Your goal: Return exactly the lines from the one containing "très simple, son inclinaison est réglable sur" through the end of the material below, and leave the images out.

Records for the task:
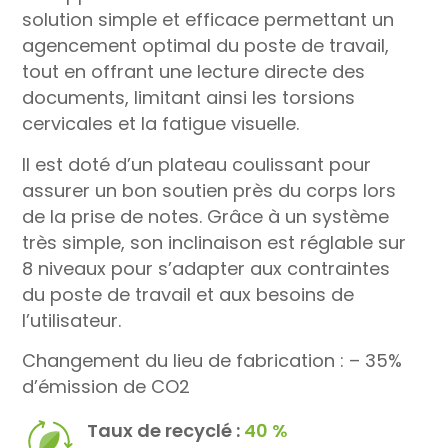
solution simple et efficace permettant un
agencement optimal du poste de travail,
tout en offrant une lecture directe des
documents, limitant ainsi les torsions
cervicales et la fatigue visuelle.
Il est doté d’un plateau coulissant pour
assurer un bon soutien près du corps lors
de la prise de notes. Grâce à un système
très simple, son inclinaison est réglable sur
8 niveaux pour s’adapter aux contraintes
du poste de travail et aux besoins de
l’utilisateur.
Changement du lieu de fabrication : – 35%
d’émission de CO2
Taux de recyclé :
40 %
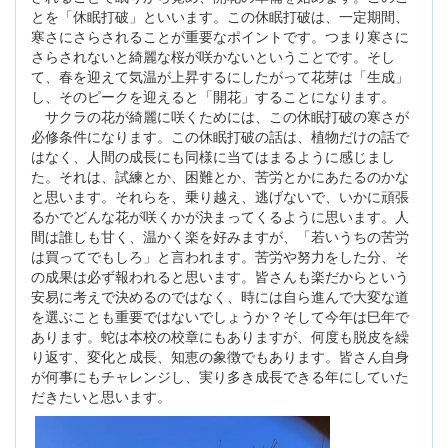
とを「休眠打破」といいます。この休眠打破は、一定期間、
寒さにさらされることが重要なポイントです。つまり寒さに
さらされないと綺麗な桜が咲かないということです。そし
て、春を迎えて気温が上昇するにしたがって花芽は「生成」
し、そのピークを迎えると「開花」することになります。
サクラの花が綺麗に咲くためには、この休眠打破の寒さが
必修条件になります。この休眠打破の話は、植物だけの話で
はなく、人間の成長にも同様に当てはまるように感じまし
た。それは、試練とか、困難とか、苦労とかにあたるのかな
と思います。それらを、乗り越え、逃げないで、いかに頑張
るかでどんな花が咲くかが決まってくるように思います。人
間は誰しも甘く、温かく楽を好みますが、「若いうちの苦労
は買ってでもしろ」と言われます。苦労や努力をした分、そ
の成果は必ず報われると思います。皆さんも楽だからという
安易に考えで決めるのではなく、時には自ら進んで大変な道
を選ぶことも重要ではないでしょうか？そして今年は巳年で
あります。蛇は本校の校章にもありますが、何度も脱皮を繰
り返す、変化と成長、知恵の象徴でもあります。皆さん自身
が何事にもチャレンジし、実り多き成長できる年にしていた
だきたいと思います。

Exercise solution:
très simple, son inclinaison est réglable sur
8 niveaux pour s’adapter aux contraintes
du poste de travail et aux besoins de
l’utilisateur.
Changement du lieu de fabrication : – 35%
d’émission de CO2
Taux de recyclé :
40 %
とを「休眠打破」といいます。この休眠打破は、一定期間、
寒さにさらされることが重要なポイントです。つまり寒さに
さらされないと綺麗な桜が咲かないということです。そし
て、春を迎えて気温が上昇するにしたがって花芽は「生成」
し、そのピークを迎えると「開花」することになります。
サクラの花が綺麗に咲くためには、この休眠打破の寒さが
必修条件になります。この休眠打破の話は、植物だけの話で
はなく、人間の成長にも同様に当てはまるように感じまし
た。それは、試練とか、困難とか、苦労とかにあたるのかな
と思います。それらを、乗り越え、逃げないで、いかに頑張
るかでどんな花が咲くかが決まってくるように思います。人
間は誰しも甘く、温かく楽を好みますが、「若いうちの苦労
は買ってでもしろ」と言われます。苦労や努力をした分、そ
の成果は必ず報われると思います。皆さんも楽だからという
安易に考えで決めるのではなく、時には自ら進んで大変な道
を選ぶことも重要ではないでしょうか？そして今年は巳年で
あります。蛇は本校の校章にもありますが、何度も脱皮を繰
り返す、変化と成長、知恵の象徴でもあります。皆さん自身
が何事にもチャレンジし、実り多き成長できる年にしていた
だきたいと思います。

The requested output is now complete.